● WORK ITEM: Begin at the line containing "Eugene Knoedler" in the entries below and end at the line containing "myRealPage.com"; transcribe that range exactly and nothing outside it.

──────── DATA FOR THIS EXERCISE

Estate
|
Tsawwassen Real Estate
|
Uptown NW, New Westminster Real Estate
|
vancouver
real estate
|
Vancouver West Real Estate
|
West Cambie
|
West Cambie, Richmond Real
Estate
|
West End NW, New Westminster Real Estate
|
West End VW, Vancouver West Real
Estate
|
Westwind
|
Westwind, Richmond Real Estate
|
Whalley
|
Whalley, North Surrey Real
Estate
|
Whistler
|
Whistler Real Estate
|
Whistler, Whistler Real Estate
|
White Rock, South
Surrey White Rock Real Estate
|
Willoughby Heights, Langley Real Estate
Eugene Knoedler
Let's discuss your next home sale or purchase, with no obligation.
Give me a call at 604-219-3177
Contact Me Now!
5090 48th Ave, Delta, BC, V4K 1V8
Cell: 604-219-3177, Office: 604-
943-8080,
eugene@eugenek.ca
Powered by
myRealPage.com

────────────────
──────── DATA FOR THIS EXERCISE

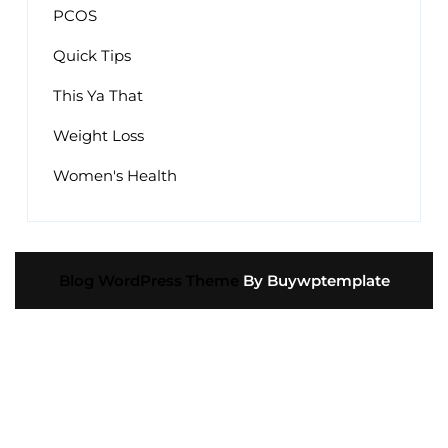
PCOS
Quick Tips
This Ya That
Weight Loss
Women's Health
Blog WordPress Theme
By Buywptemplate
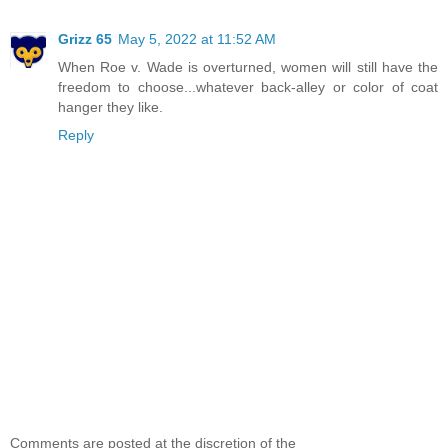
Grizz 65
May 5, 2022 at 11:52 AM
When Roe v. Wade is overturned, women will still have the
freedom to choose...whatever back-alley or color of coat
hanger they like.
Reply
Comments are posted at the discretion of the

────────────────

● RESPONSE BOX:
Eugene Knoedler
Let's discuss your next home sale or purchase, with no obligation.
Give me a call at 604-219-3177
Contact Me Now!
5090 48th Ave, Delta, BC, V4K 1V8
Cell: 604-219-3177, Office: 604-
943-8080,
eugene@eugenek.ca
Powered by
myRealPage.com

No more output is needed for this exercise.